期刊
EXPERIMENTAL NEUROLOGY
卷 214, 期 2, 页码 285-292出版社
ACADEMIC PRESS INC ELSEVIER SCIENCE
DOI: 10.1016/j.expneurol.2008.08.014
关键词
VEGF; Cognition; CCAO; Transgenic mouse; PECAM; Nestin; Alzheimer's disease
Angiogenesis and neurogenesis are adaptive responses protecting cerebral tissue from hypoxic-ischemic injury. Both processes seem to be governed by hypoxia-induced growth factors, of which Vascular endothelial growth factor (VEGF) is a prominent example. The aim of this study was to investigate the influence of VEGF overexpression (V1 mice) on mice cognitive function and cerebral structure under moderate cerebral oligemia.
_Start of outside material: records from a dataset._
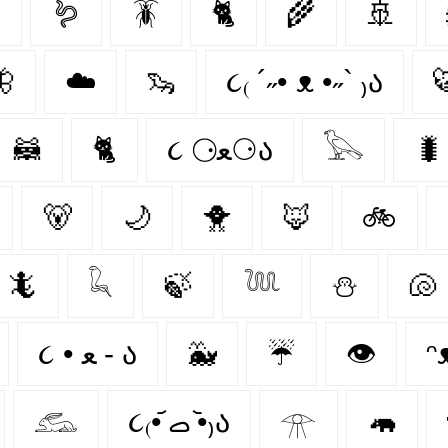

🪱
🪳
🐈
🌾
🚢

☁️
🦦
૮₍ ´˶• ᴥ •˶` ₎ა

🦝
🐈‍
૮ ⚆ﻌ⚆ა
𓅂
🐛
🐻‍
🌙
🐥
🦊
🚲
🦎
𓆗
🍃
𓆙
⛄
🐚
૮ • ﻌ - ა⁩
🐳
☔
👁️
ᵔ
𓃹
૮₍•᷄ ࡇ •᷅₎ა
𓁿
🦛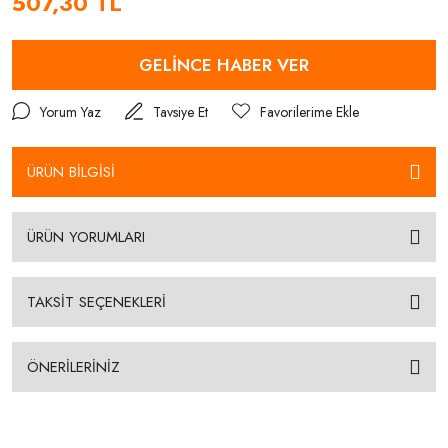
507,30 TL
GELİNCE HABER VER
Yorum Yaz
Tavsiye Et
ÜRÜN BİLGİSİ
ÜRÜN YORUMLARI
TAKSİT SEÇENEKLERİ
ÖNERİLERİNİZ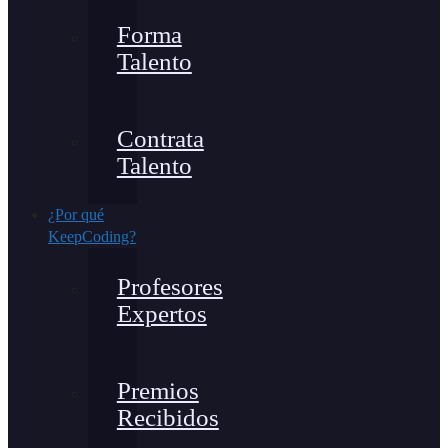
Forma
Talento
Contrata
Talento
¿Por qué
KeepCoding?
Profesores
Expertos
Premios
Recibidos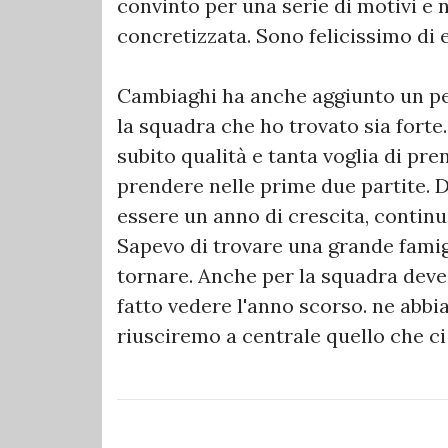
convinto per una serie di motivi e n
concretizzata. Sono felicissimo di e
Cambiaghi ha anche aggiunto un pen
la squadra che ho trovato sia forte
subito qualità e tanta voglia di pre
prendere nelle prime due partite. 
essere un anno di crescita, continu
Sapevo di trovare una grande famig
tornare. Anche per la squadra deve
fatto vedere l'anno scorso. ne abbi
riusciremo a centrale quello che ci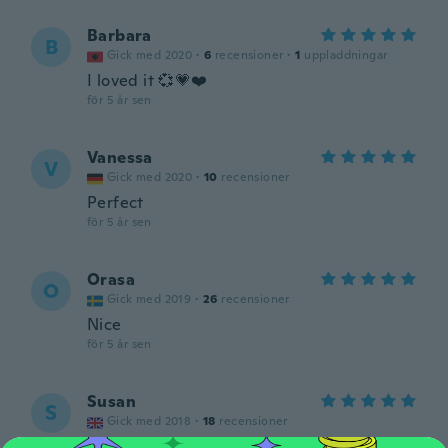
Barbara
B
Gick med 2020
·
6
recensioner
·
1
uppladdningar
I loved it 💞💗❤️
för 5 år sen
Vanessa
V
Gick med 2020
·
10
recensioner
Perfect
för 5 år sen
Orasa
O
Gick med 2019
·
26
recensioner
Nice
för 5 år sen
Susan
S
Gick med 2018
·
18
recensioner
för 5 år sen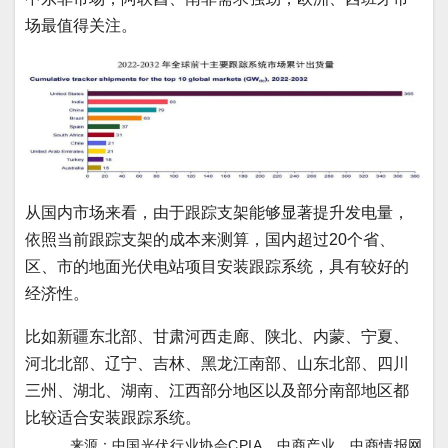
场最值得关注。
从国内市场来看，由于跟踪支架能够显著提升发电量，
依照当前跟踪支架的成本来测算，国内超过20个省、
区、市的地面光伏电站项目安装跟踪系统，具有较好的
经济性。
比如新疆东北部、甘肃河西走廊、陕北、内蒙、宁夏、
河北北部、辽宁、吉林、黑龙江南部、山东北部、四川
三州、湖北、湖南、江西部分地区以及部分南部地区都
比较适合安装跟踪系统。
来源：
中国光伏行业协会CPIA，
中商产业，中商情报网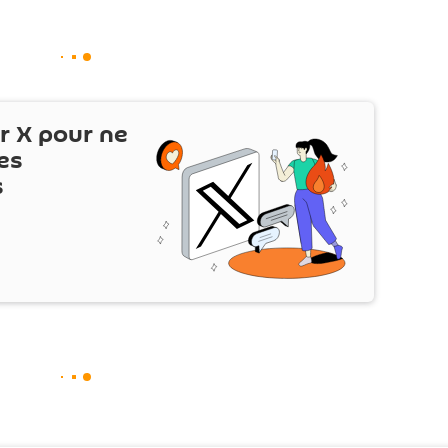
ur
X
pour ne
es
s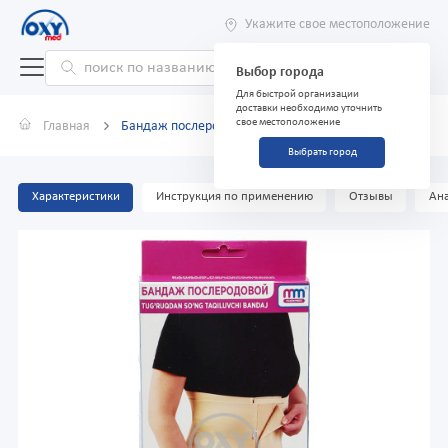
Укажите свое местоположение
Выбор города
Для быстрой организации
доставки необходимо уточнить
свое местоположение
Главная
Бандаж послеродовой размер 1
Выбрать город
Характеристики
Инструкция по применению
Отзывы
Ана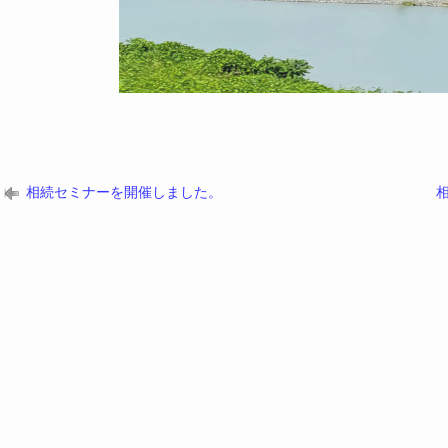
相続セミナーを開催しました。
In 33 VI and wild-type (wt) mice, the left common carotid artery was permanently occluded (CCAO) under acute (48 h) and subchronic ( 12 days) conditions. Sham operation was performed in 35 mice (controls). Psychometric testing was done using holeboard test and Morris Water Maze system, immunohistochemistry was performed for detection of cerebral apoptosis, nestin and CD31 expression. The results show that under control conditions V1 mice showed better spatial cognitive abilities as compared to their wt littermates. During CCAO, time and distance to reach a hidden platform in Water Maze were shorter in VI mice as compared to wt animals, indicative of faster learning and better spatial memory processes. While no signs of necrosis or apoptosis were detected, immunohistochemistry showed that VEGF transgenity was related to higher number of nestin-positive precursor cells. Finally, acute CCAO was paralleled by a reduction of CD31 staining in wit but not V1 mice. We conclude that VEGF overexpression led to a protective effect on cognitive function, because V1 mice showed evidence for faster spatial learning and better memory, as well as an increased number of neuronal precursor cells and a prevention of endothelial cell loss after CCAO. (C) 2008 Elsevier Inc. All rights reserved.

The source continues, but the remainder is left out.